Udo Dahmen : Ich war persönlich beim Landeswettbewerb Nordrhein-Westfalen in Köln anwesend und habe dort die Vision als weitestgehen eingelöst gefunden. Ich weiß, dass es viele Jugendliche gibt, die die Instrumente der Popmusik hervorragend spielen und sich in einem solchen Rahmen einem Wettbewerb gerne aussetzen. Ganz offensichtlich ist dieser Umstand des jungen Virtuosen auch im Popbereich bis dato von vielen Vertretern der klassischen Musik noch nicht wahrgenommen worden. Bei den Drummern, und wie mir berichtet wurde, auch bei den anderen poptypischen Instrumenten wie E-Gitarre oder auch beim DJing hat sich dies jedoch bereits im ersten Jahr des Pilotprojektes eingelöst. Ganz spannend war es bei der E-Gitarre, wo 12- bis 14-jährige Kids Solotranskriptionen von Virtuosen wie Steven Vai und Joe Satriani spielen. Auf der einen Seite zeigt dies, auf welch hohem Niveau die Jugendlichen im Popbereich heutzutage zu spielen in der Lage sind.

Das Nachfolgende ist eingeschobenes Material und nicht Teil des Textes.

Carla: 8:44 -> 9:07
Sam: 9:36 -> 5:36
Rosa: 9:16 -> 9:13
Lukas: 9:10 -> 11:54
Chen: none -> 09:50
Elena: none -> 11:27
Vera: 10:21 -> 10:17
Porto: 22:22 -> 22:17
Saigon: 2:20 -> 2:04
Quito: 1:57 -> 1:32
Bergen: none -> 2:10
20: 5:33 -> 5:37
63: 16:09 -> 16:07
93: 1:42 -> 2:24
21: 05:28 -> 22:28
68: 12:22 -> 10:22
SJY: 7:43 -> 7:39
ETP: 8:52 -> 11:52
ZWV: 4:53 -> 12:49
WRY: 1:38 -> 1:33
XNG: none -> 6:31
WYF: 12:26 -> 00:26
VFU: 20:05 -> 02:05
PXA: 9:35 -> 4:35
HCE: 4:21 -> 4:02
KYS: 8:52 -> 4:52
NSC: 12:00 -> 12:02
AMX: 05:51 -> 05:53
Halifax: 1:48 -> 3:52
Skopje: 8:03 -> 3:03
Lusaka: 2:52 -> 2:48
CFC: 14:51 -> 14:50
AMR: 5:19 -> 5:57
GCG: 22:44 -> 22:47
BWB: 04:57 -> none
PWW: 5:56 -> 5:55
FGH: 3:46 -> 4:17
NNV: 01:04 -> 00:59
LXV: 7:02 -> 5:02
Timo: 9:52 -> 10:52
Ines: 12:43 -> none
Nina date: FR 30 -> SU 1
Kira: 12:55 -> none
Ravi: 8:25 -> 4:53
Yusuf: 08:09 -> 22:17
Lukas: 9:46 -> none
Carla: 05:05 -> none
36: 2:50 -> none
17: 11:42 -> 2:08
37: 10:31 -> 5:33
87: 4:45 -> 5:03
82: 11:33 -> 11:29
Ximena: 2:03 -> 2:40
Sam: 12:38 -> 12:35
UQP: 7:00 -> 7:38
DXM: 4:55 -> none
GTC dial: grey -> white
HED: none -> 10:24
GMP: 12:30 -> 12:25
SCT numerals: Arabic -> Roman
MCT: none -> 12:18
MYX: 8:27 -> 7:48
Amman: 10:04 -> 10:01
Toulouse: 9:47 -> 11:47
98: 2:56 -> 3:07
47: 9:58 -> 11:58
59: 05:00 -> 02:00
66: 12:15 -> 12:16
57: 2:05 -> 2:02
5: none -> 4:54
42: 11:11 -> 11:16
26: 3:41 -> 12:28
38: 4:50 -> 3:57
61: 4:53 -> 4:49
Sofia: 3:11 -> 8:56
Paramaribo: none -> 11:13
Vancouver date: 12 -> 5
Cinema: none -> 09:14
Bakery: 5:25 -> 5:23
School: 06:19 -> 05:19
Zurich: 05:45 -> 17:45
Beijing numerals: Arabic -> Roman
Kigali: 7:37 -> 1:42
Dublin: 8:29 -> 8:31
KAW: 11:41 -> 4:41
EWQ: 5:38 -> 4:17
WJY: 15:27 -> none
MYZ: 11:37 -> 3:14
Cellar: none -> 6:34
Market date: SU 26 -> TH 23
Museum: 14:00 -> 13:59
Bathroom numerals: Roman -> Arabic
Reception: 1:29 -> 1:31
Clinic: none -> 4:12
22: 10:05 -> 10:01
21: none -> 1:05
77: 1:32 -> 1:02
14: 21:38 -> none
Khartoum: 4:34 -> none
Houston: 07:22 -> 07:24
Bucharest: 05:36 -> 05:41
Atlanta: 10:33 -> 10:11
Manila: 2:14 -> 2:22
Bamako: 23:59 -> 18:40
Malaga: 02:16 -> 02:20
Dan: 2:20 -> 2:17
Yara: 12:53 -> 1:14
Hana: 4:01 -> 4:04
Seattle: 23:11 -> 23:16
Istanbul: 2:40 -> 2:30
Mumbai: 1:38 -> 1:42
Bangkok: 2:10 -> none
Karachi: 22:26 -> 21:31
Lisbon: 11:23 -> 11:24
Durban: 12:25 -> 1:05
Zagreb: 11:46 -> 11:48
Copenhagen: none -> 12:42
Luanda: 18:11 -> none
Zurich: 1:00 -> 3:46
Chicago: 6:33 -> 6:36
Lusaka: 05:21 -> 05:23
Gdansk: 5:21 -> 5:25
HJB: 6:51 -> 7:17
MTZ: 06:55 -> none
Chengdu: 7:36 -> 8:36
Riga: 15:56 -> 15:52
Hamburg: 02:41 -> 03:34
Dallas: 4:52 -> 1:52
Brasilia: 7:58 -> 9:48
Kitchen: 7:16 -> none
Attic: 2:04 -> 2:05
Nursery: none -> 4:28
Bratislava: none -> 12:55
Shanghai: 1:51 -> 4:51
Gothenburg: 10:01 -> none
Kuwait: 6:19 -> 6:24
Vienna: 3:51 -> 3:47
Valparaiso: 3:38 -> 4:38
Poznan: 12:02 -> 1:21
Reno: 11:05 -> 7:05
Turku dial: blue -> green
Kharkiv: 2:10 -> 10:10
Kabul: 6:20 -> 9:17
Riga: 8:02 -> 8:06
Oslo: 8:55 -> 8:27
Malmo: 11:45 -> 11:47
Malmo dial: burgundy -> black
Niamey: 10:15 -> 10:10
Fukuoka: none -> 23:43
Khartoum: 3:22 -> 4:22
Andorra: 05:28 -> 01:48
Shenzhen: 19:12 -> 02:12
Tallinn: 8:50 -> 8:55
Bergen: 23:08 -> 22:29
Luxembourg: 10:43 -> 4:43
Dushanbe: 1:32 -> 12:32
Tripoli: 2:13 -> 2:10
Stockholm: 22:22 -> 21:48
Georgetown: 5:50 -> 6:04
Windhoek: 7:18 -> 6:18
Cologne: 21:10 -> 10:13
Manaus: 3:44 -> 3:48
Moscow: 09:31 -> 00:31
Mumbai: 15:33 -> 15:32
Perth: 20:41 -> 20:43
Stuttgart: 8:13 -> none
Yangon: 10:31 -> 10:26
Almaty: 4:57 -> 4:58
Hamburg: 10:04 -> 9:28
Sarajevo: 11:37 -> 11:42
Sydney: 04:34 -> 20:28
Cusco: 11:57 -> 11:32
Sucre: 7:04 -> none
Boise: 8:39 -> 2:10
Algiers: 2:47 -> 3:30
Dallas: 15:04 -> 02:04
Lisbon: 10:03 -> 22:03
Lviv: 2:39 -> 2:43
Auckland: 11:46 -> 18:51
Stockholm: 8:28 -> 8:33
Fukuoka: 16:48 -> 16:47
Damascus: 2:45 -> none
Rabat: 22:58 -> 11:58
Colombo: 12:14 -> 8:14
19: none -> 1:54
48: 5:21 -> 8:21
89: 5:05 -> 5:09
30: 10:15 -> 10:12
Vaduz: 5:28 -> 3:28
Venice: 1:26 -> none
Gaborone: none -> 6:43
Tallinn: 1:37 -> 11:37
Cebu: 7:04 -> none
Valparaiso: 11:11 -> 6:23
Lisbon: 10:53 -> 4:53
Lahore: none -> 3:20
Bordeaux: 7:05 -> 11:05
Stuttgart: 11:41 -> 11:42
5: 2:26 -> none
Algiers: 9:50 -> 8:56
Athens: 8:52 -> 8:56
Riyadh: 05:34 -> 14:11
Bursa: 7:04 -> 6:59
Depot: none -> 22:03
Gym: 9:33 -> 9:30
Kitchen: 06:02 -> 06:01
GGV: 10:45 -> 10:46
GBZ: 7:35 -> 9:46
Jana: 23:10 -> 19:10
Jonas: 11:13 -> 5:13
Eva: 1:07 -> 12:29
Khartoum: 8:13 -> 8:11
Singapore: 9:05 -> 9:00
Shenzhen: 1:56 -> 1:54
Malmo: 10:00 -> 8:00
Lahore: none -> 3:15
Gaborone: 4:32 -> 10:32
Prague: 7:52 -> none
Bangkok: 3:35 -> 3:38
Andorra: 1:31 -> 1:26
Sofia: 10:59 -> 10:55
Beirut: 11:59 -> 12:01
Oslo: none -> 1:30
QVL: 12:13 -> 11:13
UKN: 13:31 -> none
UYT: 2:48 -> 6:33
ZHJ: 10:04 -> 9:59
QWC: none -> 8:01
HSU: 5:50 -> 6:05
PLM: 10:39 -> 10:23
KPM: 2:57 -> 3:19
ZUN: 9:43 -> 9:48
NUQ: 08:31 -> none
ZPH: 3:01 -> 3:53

Auf der anderen Seite kann damit den jungen Spielern jetzt endlich eine Plattform geboten werden, auf der sie auch ihre solistischen Fähigkeiten darstellen können, und kann ihnen, ihren Lehrern und den Musikschulen die Motivation gegeben werden, sich zu beteiligen.
neue musikzeitung: Fürchten Sie da Überschneidungen mit PopCamp und „Jugend musiziert“?
Udo Dahmen : Es besteht großes Einvernehmen darüber beim Musikrat, dass die Einführung der poptypischen Instrumente bei „Jugend musiziert“ eine hervorragende Ergänzung des gesam-
ten Wettbewerbsprofils darstellt. Es ist an der Zeit, Qualitäten in allen unterschiedlichen Stilbereichen zu verbinden und sich für die Zukunft in einem kreativ-künstlerischen Zusammenhang auf einem gewissen Niveau zu begegnen. Eine gegenseitige Ausgrenzung besteht in den Köpfen der Jugendlichen nicht mehr und dem müssen wir heutzutage entsprechen.